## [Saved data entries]

========================

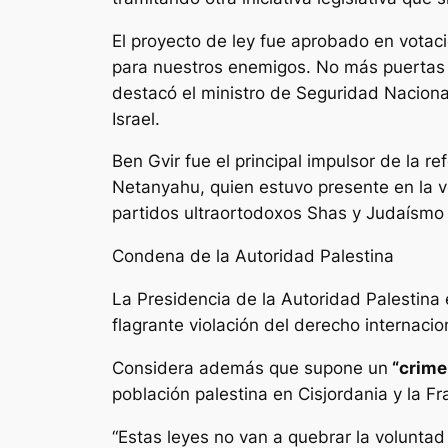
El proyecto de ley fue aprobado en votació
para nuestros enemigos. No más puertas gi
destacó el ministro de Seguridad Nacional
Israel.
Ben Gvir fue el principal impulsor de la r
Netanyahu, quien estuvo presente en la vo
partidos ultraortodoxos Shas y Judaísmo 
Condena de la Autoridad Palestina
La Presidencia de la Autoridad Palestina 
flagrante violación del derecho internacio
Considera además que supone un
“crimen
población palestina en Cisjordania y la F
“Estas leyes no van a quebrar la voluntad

========================

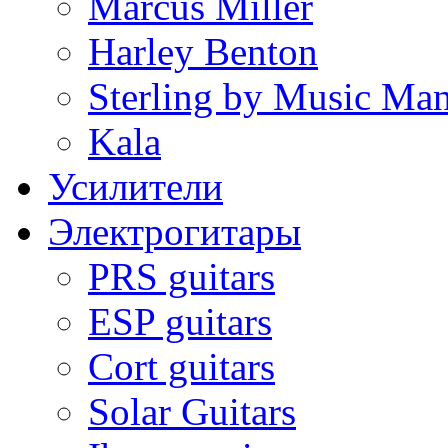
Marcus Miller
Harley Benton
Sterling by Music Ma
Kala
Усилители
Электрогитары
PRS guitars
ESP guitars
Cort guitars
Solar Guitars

========================

## [Prompt]
Using the data above, print exactly the lines from the line that contains "partidos ultraortodoxos Shas y Judaísmo" through the line that contains "quebrar la voluntad", with both included.

## [Written response]
partidos ultraortodoxos Shas y Judaísmo 
Condena de la Autoridad Palestina
La Presidencia de la Autoridad Palestina 
flagrante violación del derecho internacio
Considera además que supone un
“crimen
población palestina en Cisjordania y la F
“Estas leyes no van a quebrar la voluntad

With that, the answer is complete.